Review by Jack Foley

FILM fans were given a taste of James Cameron’s groundbreaking new science-fiction epic Avatar on Friday (August 21, 2009) as a number of free preview screenings were held around the country.

Fifteen minutes of the futuristic fantasy were shown to cinema-goers lucky enough to get their hands on tickets, featuring several insights into how the film will look and its action and effects.

The footage, which uses motion-capture animation, CGI and live action, and will be shown in stereoscopic 3D, was introduced by Cameron himself and was all taken from the first half of the movie so that no major spoilers were revealed.

And the verdict was… mixed. Some admitted to being genuinely excited by the footage, but others were underwhelmed.

The footage opened with the film’s hero, a paralysed marine named Jake Sully (played by Terminator Salvation‘s Sam Worthington) arriving on the planet Pandora, which is inhabited by a humanoid race with its own language and culture. He is swiftly told that he and his fellow soldiers have a limited chance of survival.

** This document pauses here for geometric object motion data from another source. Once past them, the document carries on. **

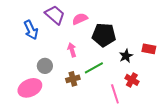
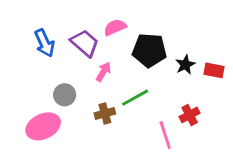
purple trapezoid: (55, 15) -> (85, 43), moved
pink arrow: (72, 50) -> (103, 72), turned 48
black star: (126, 56) -> (185, 65), moved
red cross: (132, 80) -> (190, 115), turned 32

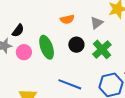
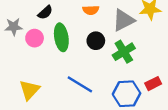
gray triangle: (97, 23) -> (123, 20), size x1.5
black semicircle: (18, 31) -> (45, 12), moved

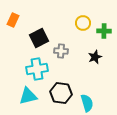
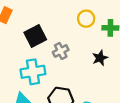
gray cross: (61, 51) -> (61, 51), turned -32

Owing to the fact that humans cannot breathe the air on Pandora, they have to become avatars – hybrid creatures controlled via a mental link by a human operator.

We are then shown a sequence in which Sully meets a scientist, played by Aliens star Sigourney Weaver, who places him in a cocoon and begins his transformation into a Na’vi, a 10ft tall, blue-skinned creature with deer-like ears and a long, curling tail.

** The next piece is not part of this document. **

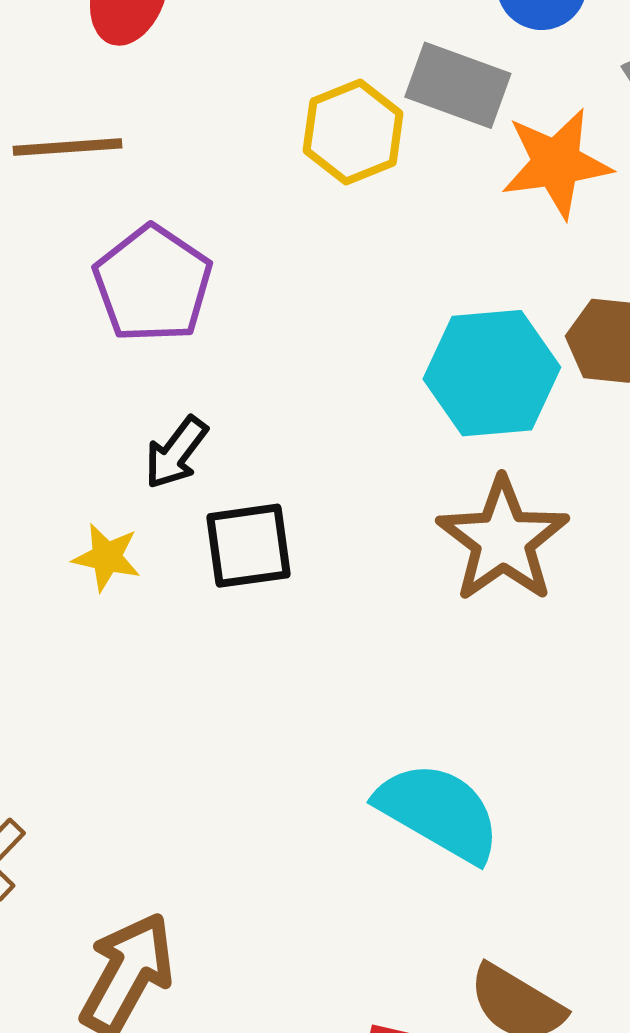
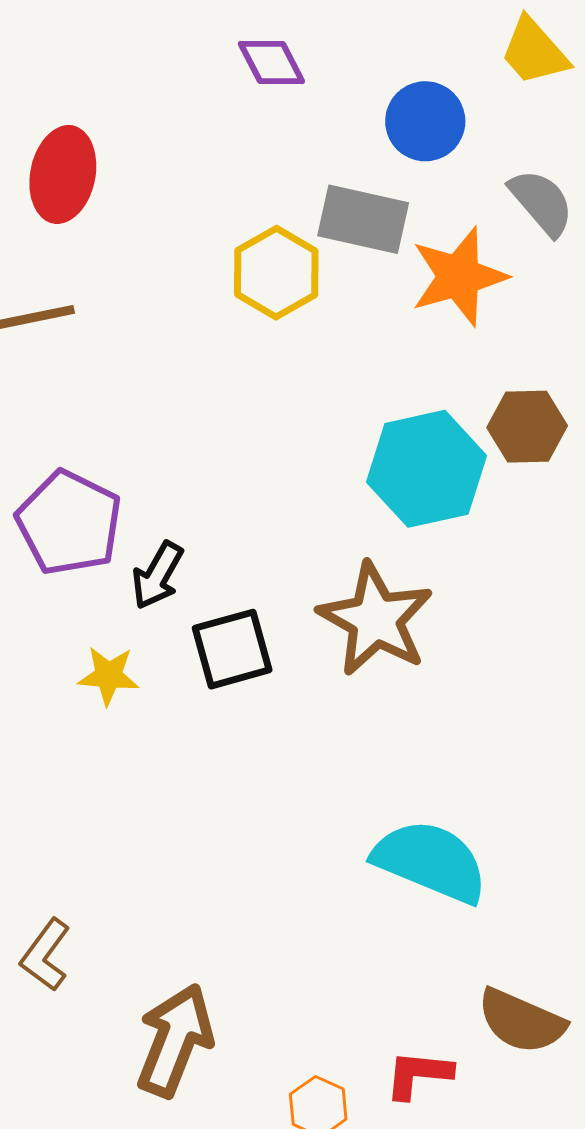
purple pentagon: (153, 284) -> (69, 523), moved
brown star: (503, 540) -> (376, 619), moved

Sully is so excited by his new form that he swiftly breaks out of the science lab against the advice of his doctors. But then he is no longer paralysed in Na’vi form.

Thereafter, the remaining scenes showed Sully coming face-to-face with a variety of hostile creatures, including a six-legged beast and a hammer-headed, rhino-like dinosaur.

He also encounters a female Na’vi warrior, voiced by Star Trek‘s Zoe Saldana, and – in the final sequence – battles a winged, dragon-like pterodactyl that eventually allows him to board and fly him.

As with any preview footage, it’s hard to gauge a firm opinion. There are always questions and lingering doubts.

But Avatar certainly looks original, its 3D is impressive, and the look of Pandora is certainly unique.

Admittedly, the blue Na’vi creatures take a little getting used to, while some of the action sequences looked blurry once they picked up pace. And it remains to be seen whether Cameron can overcome one of the biggest problems posed any effects-heavy blockbuster – marrying spectacle with emotion.

There were times when the Avatar footage resembled an amazing computer game… but it was difficult to gauge whether the effects will get in the way of any genuine emotional engagement.

That said, there were more positives than negatives. And the final few seconds of snippets from the film suggest that Cameron is going to deliver spectacle on the grandest of scales (with several massive battle sequences particularly standing out).

Given the hype surrounding the movie, though, perhaps it’s better than we’ve been given a taster that doesn’t quite live up to expectation. Viewing the complete film may bring about a more realistic sense of what to expect when it finally opens in December.

And no matter which side of the debate your opinion ultimately rests (if you were lucky enough to see it), the footage did ensure that you’d be re-joining the queue for tickets to see Cameron’s vision in all its widescreen glory.

IndieLondon caught the footage at the BFI Imax on Friday, August 21, at 1.30pm.